What to produce — Write the listing out once more, with every line exactly as it stands.
··· Records
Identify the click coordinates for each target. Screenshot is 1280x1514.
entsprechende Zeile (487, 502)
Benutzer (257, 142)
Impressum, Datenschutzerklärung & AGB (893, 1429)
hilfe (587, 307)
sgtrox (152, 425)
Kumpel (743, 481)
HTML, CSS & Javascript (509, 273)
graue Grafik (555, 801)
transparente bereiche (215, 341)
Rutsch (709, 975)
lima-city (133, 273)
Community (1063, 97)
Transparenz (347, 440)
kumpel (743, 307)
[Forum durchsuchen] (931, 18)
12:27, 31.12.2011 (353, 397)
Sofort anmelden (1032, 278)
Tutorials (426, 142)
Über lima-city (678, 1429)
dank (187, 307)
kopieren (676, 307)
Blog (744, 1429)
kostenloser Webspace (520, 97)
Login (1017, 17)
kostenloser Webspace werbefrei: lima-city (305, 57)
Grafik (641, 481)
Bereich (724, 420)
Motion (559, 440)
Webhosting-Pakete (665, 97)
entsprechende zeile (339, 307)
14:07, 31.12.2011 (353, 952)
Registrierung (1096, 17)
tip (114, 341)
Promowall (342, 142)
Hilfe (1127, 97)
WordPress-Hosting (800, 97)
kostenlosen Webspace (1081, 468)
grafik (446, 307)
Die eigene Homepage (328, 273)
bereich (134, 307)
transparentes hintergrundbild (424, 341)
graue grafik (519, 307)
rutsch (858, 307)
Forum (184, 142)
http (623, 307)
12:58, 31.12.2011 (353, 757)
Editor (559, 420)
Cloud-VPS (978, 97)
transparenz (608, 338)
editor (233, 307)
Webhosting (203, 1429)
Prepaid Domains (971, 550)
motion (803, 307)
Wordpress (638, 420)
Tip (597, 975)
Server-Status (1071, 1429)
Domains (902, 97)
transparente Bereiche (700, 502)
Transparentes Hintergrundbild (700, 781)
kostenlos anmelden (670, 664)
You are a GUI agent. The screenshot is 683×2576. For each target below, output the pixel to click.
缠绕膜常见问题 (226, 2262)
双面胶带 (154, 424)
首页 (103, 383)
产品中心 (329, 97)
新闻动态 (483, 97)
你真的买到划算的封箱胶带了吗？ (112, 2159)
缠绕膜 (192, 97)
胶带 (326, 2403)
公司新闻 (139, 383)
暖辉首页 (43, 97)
······
Response to the task —
Identify the click coordinates for each target. Screenshot is 1280x1514.
entsprechende Zeile (487, 502)
Benutzer (257, 142)
Impressum, Datenschutzerklärung & AGB (893, 1429)
hilfe (587, 307)
sgtrox (152, 425)
Kumpel (743, 481)
HTML, CSS & Javascript (509, 273)
graue Grafik (555, 801)
transparente bereiche (215, 341)
Rutsch (709, 975)
lima-city (133, 273)
Community (1063, 97)
Transparenz (347, 440)
kumpel (743, 307)
[Forum durchsuchen] (931, 18)
12:27, 31.12.2011 (353, 397)
Sofort anmelden (1032, 278)
Tutorials (426, 142)
Über lima-city (678, 1429)
dank (187, 307)
kopieren (676, 307)
Blog (744, 1429)
kostenloser Webspace (520, 97)
Login (1017, 17)
kostenloser Webspace werbefrei: lima-city (305, 57)
Grafik (641, 481)
Bereich (724, 420)
Motion (559, 440)
Webhosting-Pakete (665, 97)
entsprechende zeile (339, 307)
14:07, 31.12.2011 (353, 952)
Registrierung (1096, 17)
tip (114, 341)
Promowall (342, 142)
Hilfe (1127, 97)
WordPress-Hosting (800, 97)
kostenlosen Webspace (1081, 468)
grafik (446, 307)
Die eigene Homepage (328, 273)
bereich (134, 307)
transparentes hintergrundbild (424, 341)
graue grafik (519, 307)
rutsch (858, 307)
Forum (184, 142)
http (623, 307)
12:58, 31.12.2011 (353, 757)
Editor (559, 420)
Cloud-VPS (978, 97)
transparenz (608, 338)
editor (233, 307)
Webhosting (203, 1429)
Prepaid Domains (971, 550)
motion (803, 307)
Wordpress (638, 420)
Tip (597, 975)
Server-Status (1071, 1429)
Domains (902, 97)
transparente Bereiche (700, 502)
Transparentes Hintergrundbild (700, 781)
kostenlos anmelden (670, 664)
You are a GUI agent. The screenshot is 683×2576. For each target below, output the pixel to click.
缠绕膜常见问题 (226, 2262)
双面胶带 (154, 424)
首页 (103, 383)
产品中心 (329, 97)
新闻动态 (483, 97)
你真的买到划算的封箱胶带了吗？ (112, 2159)
缠绕膜 (192, 97)
胶带 (326, 2403)
公司新闻 (139, 383)
暖辉首页 (43, 97)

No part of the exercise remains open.